RAW DATA Start Marker

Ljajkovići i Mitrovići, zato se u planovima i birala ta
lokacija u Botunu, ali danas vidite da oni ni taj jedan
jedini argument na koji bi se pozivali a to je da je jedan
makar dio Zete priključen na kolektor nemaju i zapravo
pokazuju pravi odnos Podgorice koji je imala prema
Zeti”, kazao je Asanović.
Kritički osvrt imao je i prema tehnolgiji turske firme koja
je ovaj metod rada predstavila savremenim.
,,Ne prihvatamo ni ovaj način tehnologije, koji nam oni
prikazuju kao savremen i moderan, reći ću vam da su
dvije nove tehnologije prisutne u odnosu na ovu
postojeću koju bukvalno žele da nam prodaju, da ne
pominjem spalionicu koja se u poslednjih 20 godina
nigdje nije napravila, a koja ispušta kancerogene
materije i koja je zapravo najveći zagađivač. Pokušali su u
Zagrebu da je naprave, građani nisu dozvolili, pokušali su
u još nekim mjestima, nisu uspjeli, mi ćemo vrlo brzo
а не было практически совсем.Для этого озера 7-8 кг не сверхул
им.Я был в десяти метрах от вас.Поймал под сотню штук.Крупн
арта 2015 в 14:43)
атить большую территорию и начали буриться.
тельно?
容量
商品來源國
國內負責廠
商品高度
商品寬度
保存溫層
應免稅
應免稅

RAW DATA End Marker
RAW DATA Start Marker

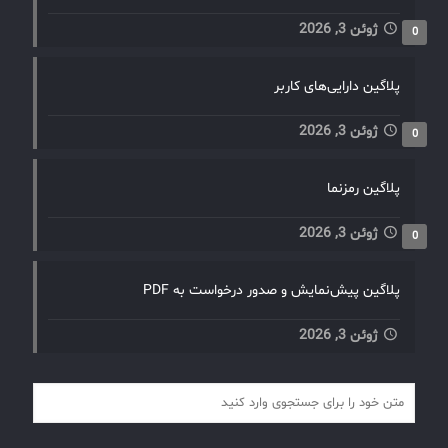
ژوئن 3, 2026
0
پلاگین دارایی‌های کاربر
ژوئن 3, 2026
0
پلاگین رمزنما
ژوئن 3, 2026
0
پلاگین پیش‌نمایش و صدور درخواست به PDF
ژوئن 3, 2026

RAW DATA End Marker

[WORK REQUEST] Wherever the string "nisu" appears in the entries above, return the line it appears on.

[RESPONSE AREA]
Zagrebu da je naprave, građani nisu dozvolili, pokušali su
u još nekim mjestima, nisu uspjeli, mi ćemo vrlo brzo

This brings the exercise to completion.